Улицы были пустынны. Лишь порой слышался размеренный топот сапог. Он поехал по улице Унирий к православной церкви. Здесь прохожие встречались чаще, а в центре ему даже пришлось то и дело сигналить, чтобы не наскочить на кого-нибудь.
Он оставил велосипед во внутреннем дворике большого жилого дома и поднялся на третий этаж. Звонок не работал, и он пять раз легонько стукнул в дверь. Потом еще пять раз. Она открыла ему. На ней был темный, слишком длинный халат. Конечно, это халат ее матери. Не вымолвив ни слова, он уселся и лишь тогда перевел дух.
— Дай мне, пожалуйста, стакан воды.
Она принесла полную кружку. Он залпом выпил.
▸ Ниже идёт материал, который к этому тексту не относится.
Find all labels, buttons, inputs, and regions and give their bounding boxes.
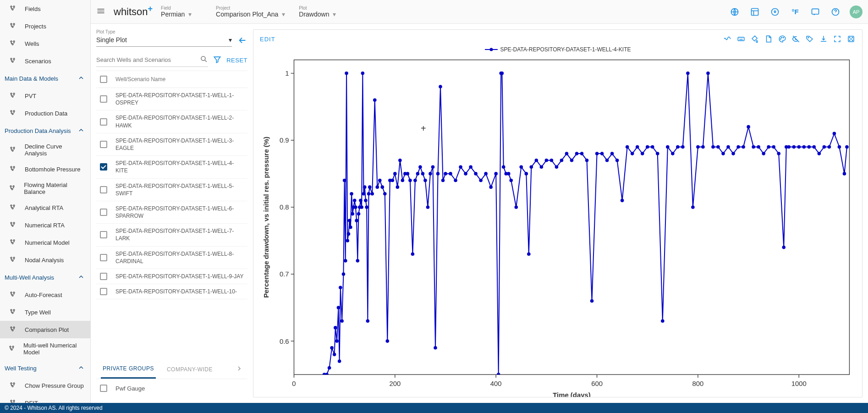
svg-point-252	[843, 172, 846, 176]
nav-item-chow-pressure-group[interactable]: Chow Pressure Group	[0, 377, 90, 394]
well-checkbox[interactable]	[100, 288, 107, 295]
nav-projects[interactable]: Projects	[0, 17, 90, 35]
download-icon[interactable]	[769, 6, 781, 18]
tab-company-wide[interactable]: COMPANY-WIDE	[165, 361, 214, 378]
well-search-input[interactable]	[96, 53, 208, 67]
svg-point-162	[431, 165, 435, 169]
well-row[interactable]: SPE-DATA-REPOSITORY-DATASET-1-WELL-5-SWI…	[96, 179, 247, 201]
tabs-next-icon[interactable]	[236, 365, 243, 374]
breadcrumb-project[interactable]: ProjectComparison Plot_Ana▾	[216, 6, 285, 18]
nav-item-multi-well-numerical-model[interactable]: Multi-well Numerical Model	[0, 338, 90, 359]
nav-wells[interactable]: Wells	[0, 35, 90, 52]
fill-tool-icon[interactable]	[750, 34, 759, 44]
grid-icon	[8, 237, 18, 248]
plot-type-select[interactable]: Plot Type Single Plot ▾	[96, 29, 232, 47]
well-checkbox[interactable]	[100, 141, 107, 148]
well-row[interactable]: SPE-DATA-REPOSITORY-DATASET-1-WELL-1-OSP…	[96, 88, 247, 110]
tag-tool-icon[interactable]	[805, 34, 814, 44]
well-row[interactable]: SPE-DATA-REPOSITORY-DATASET-1-WELL-8-CAR…	[96, 247, 247, 269]
svg-point-201	[590, 299, 594, 303]
edit-chart-button[interactable]: EDIT	[260, 36, 275, 43]
globe-icon[interactable]	[729, 6, 741, 18]
svg-point-244	[802, 145, 806, 149]
dashboard-icon[interactable]	[749, 6, 761, 18]
svg-point-147	[393, 172, 397, 176]
wave-tool-icon[interactable]	[723, 34, 732, 44]
svg-point-150	[401, 179, 405, 182]
keyboard-tool-icon[interactable]	[736, 34, 746, 44]
svg-point-117	[348, 219, 352, 222]
collapse-panel-icon[interactable]	[237, 35, 247, 47]
nav-group-well-testing[interactable]: Well Testing	[0, 359, 90, 377]
well-checkbox[interactable]	[100, 163, 107, 171]
nav-item-numerical-rta[interactable]: Numerical RTA	[0, 216, 90, 234]
well-checkbox[interactable]	[100, 273, 107, 280]
svg-point-113	[344, 259, 347, 263]
export-tool-icon[interactable]	[819, 34, 828, 44]
nav-item-production-data[interactable]: Production Data	[0, 105, 90, 122]
temperature-unit-toggle[interactable]: °F	[789, 6, 801, 18]
help-icon[interactable]	[830, 6, 841, 18]
nav-group-main-data-models[interactable]: Main Data & Models	[0, 70, 90, 87]
nav-scenarios[interactable]: Scenarios	[0, 52, 90, 70]
well-row[interactable]: SPE-DATA-REPOSITORY-DATASET-1-WELL-9-JAY	[96, 269, 247, 284]
well-checkbox[interactable]	[100, 209, 107, 216]
well-checkbox[interactable]	[100, 186, 107, 193]
menu-toggle-icon[interactable]	[96, 6, 105, 17]
fullscreen-tool-icon[interactable]	[833, 34, 842, 44]
filter-icon[interactable]	[213, 55, 222, 66]
well-checkbox[interactable]	[100, 95, 107, 103]
svg-point-28	[13, 205, 15, 206]
palette-tool-icon[interactable]	[778, 34, 787, 44]
breadcrumb-plot[interactable]: PlotDrawdown▾	[299, 6, 340, 18]
nav-item-analytical-rta[interactable]: Analytical RTA	[0, 199, 90, 216]
nav-fields[interactable]: Fields	[0, 0, 90, 17]
well-row[interactable]: SPE-DATA-REPOSITORY-DATASET-1-WELL-7-LAR…	[96, 224, 247, 246]
svg-point-37	[13, 257, 15, 259]
feedback-icon[interactable]	[809, 6, 821, 18]
select-all-checkbox[interactable]	[100, 76, 107, 83]
well-checkbox[interactable]	[100, 254, 107, 261]
nav-group-multi-well-analysis[interactable]: Multi-Well Analysis	[0, 269, 90, 286]
nav-item-comparison-plot[interactable]: Comparison Plot	[0, 321, 90, 338]
well-row[interactable]: SPE-DATA-REPOSITORY-DATASET-1-WELL-4-KIT…	[96, 156, 247, 178]
nav-group-production-data-analysis[interactable]: Production Data Analysis	[0, 122, 90, 139]
svg-point-116	[347, 232, 351, 236]
nav-item-auto-forecast[interactable]: Auto-Forecast	[0, 286, 90, 303]
nav-item-flowing-material-balance[interactable]: Flowing Material Balance	[0, 178, 90, 199]
nav-item-decline-curve-analysis[interactable]: Decline Curve Analysis	[0, 139, 90, 160]
nav-item-pvt[interactable]: PVT	[0, 87, 90, 105]
svg-point-131	[362, 192, 366, 196]
note-tool-icon[interactable]	[764, 34, 773, 44]
random-tool-icon[interactable]	[846, 34, 856, 44]
well-row[interactable]: SPE-DATA-REPOSITORY-DATASET-1-WELL-10-	[96, 284, 247, 299]
breadcrumb-field[interactable]: FieldPermian▾	[161, 6, 202, 18]
nav-item-numerical-model[interactable]: Numerical Model	[0, 234, 90, 251]
svg-point-215	[661, 319, 665, 323]
well-checkbox[interactable]	[100, 231, 107, 238]
plot-type-value: Single Plot	[96, 36, 127, 44]
svg-point-222	[696, 145, 700, 149]
well-checkbox[interactable]	[100, 118, 107, 126]
well-row[interactable]: SPE-DATA-REPOSITORY-DATASET-1-WELL-3-EAG…	[96, 133, 247, 156]
tab-private-groups[interactable]: PRIVATE GROUPS	[101, 360, 156, 379]
hide-tool-icon[interactable]	[791, 34, 801, 44]
svg-point-204	[605, 159, 609, 162]
nav-item-dfit[interactable]: DFIT	[0, 394, 90, 403]
chart-plot-area[interactable]: 020040060080010000.60.70.80.91Time (days…	[260, 54, 856, 397]
svg-point-64	[780, 39, 781, 39]
user-avatar[interactable]: AP	[850, 6, 863, 18]
nav-item-bottomhole-pressure[interactable]: Bottomhole Pressure	[0, 160, 90, 178]
nav-item-type-well[interactable]: Type Well	[0, 303, 90, 321]
svg-point-146	[391, 179, 395, 182]
svg-text:400: 400	[490, 380, 502, 387]
svg-point-156	[416, 172, 420, 176]
svg-point-48	[10, 346, 11, 347]
group-checkbox[interactable]	[100, 385, 107, 392]
reset-button[interactable]: RESET	[226, 57, 247, 64]
well-row[interactable]: SPE-DATA-REPOSITORY-DATASET-1-WELL-2-HAW…	[96, 110, 247, 133]
svg-point-243	[797, 145, 801, 149]
well-row[interactable]: SPE-DATA-REPOSITORY-DATASET-1-WELL-6-SPA…	[96, 201, 247, 224]
nav-item-nodal-analysis[interactable]: Nodal Analysis	[0, 251, 90, 269]
svg-text:Percentage drawdown, vs initia: Percentage drawdown, vs initial res. pre…	[262, 137, 270, 298]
— Спасибо, — сказал он, возвращая кружку. — Что ты делала?
— Учила историю.
— Ага! — засмеялся он.
У нее была переэкзаменовка по истории, а лето шло к концу. Надо подготовиться, скоро экзамены.
— А ты что делал?
— Катался на велосипеде…
— Тебе захотелось пить, и поэтому ты приехал ко мне?
— Нет, я приехал посмотреть, как ты поживаешь…
— Вот учу историю. — И она показала ему книгу, раскрытую на главе о Бисмарке.
Глаза у нее были большие, юные округлые плечи обрисовывались под халатом. Ее глаза были синие, и он улыбнулся, вспомнив, что ее зовут Иоана. Ему хотелось бы назвать ее Виорикой — от фиалки. По-латыни фиалка — Viola odorata. «Что за глупости у меня на уме», — подумал он. Он долго смотрел на нее, но она этого не замечала. Вытащив из шкафа завернутый в скатерть радиоприемник, она включила его. Но приемник молчал, не желая звучать даже тихо, так тихо, чтобы не опасно было слушать.
Во дворе хлопали в ладоши дети. Там рос каштан, вокруг него лежала тень. Дети отвыкли спать после обеда. Он слышал, как они, хлопая в ладоши, пели:
— Почему приемник молчит? — спросила она, не переставая крутить ручку.
— Не знаю, возможно, испорчен…
— Не испорчен, — промолвила она, осматривая приемник со всех сторон.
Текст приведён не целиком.